Aterrizada esta realidad en el caso latinoamericano, vemos como es Brasil el país que destaca en envíos anuales realizados y estimados cara al futuro en robots industriales polivalentes en el subcontinente (se estima en 2019 un crecimiento de doble de unidades con respecto al 2016). En ese sentido, no debería sorprender que justamente sea el gigante suramericano el país de América Latina que lidera las reformas laborales en el marco de la precarización laboral. El desempleo en este país pasó del 6,5% en 2014 al 13,1% en la actualidad (13,7 millones de personas).

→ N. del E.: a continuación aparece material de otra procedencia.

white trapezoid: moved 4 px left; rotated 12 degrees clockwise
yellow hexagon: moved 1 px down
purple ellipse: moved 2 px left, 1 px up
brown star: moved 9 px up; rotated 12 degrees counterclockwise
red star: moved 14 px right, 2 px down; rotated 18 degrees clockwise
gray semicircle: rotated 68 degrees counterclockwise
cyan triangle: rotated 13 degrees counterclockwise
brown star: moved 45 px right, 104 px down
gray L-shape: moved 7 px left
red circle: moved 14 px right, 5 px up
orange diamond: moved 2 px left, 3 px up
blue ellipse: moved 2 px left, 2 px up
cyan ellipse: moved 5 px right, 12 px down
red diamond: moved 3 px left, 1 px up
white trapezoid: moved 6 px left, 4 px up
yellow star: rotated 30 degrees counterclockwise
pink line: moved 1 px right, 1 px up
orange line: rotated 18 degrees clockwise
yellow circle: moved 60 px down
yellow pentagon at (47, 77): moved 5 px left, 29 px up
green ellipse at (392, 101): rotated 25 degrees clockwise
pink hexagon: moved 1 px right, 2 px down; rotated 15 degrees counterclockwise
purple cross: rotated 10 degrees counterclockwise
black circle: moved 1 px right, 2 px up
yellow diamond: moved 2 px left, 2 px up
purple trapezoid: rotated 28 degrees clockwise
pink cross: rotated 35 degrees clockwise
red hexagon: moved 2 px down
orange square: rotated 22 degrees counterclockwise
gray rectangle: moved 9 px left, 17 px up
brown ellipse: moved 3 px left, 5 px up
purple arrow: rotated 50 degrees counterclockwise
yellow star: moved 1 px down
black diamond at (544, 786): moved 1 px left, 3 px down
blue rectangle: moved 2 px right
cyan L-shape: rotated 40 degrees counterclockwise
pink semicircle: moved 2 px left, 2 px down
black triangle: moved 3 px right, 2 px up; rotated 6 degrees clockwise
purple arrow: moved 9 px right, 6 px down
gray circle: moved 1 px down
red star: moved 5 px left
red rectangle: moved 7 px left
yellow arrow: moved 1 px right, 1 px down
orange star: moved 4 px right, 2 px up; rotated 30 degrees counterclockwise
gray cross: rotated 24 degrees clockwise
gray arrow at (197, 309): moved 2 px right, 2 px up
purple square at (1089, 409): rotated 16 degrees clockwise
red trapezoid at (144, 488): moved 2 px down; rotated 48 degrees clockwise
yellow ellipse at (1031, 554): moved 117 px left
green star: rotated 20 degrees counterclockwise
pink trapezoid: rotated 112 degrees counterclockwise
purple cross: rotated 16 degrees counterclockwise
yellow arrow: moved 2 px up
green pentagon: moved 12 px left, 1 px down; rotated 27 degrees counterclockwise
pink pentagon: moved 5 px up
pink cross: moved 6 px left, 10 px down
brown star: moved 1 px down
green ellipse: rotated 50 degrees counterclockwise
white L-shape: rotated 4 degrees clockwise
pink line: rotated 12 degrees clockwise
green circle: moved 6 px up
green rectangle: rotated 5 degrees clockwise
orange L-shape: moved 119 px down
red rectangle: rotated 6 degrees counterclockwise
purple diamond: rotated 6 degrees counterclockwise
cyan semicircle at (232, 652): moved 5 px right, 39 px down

En términos generales podemos decir que en la actualidad al menos un 10% de los trabajos son enteramente automatizables, y este porcentaje seguirá en crecimiento con el desarrollo de la actual revolución industrial. En ese contexto, las políticas estatales deberían proveer de cobertura al mercado de trabajo y a la ciudadanía en general frente al desarrollo tecnológico, proveyendo de conocimientos técnicos necesarios a los trabajadores para reciclarse ante la nueva realidad, pero marcando las pautas que impidan una mayor explotación del trabajo asalariado.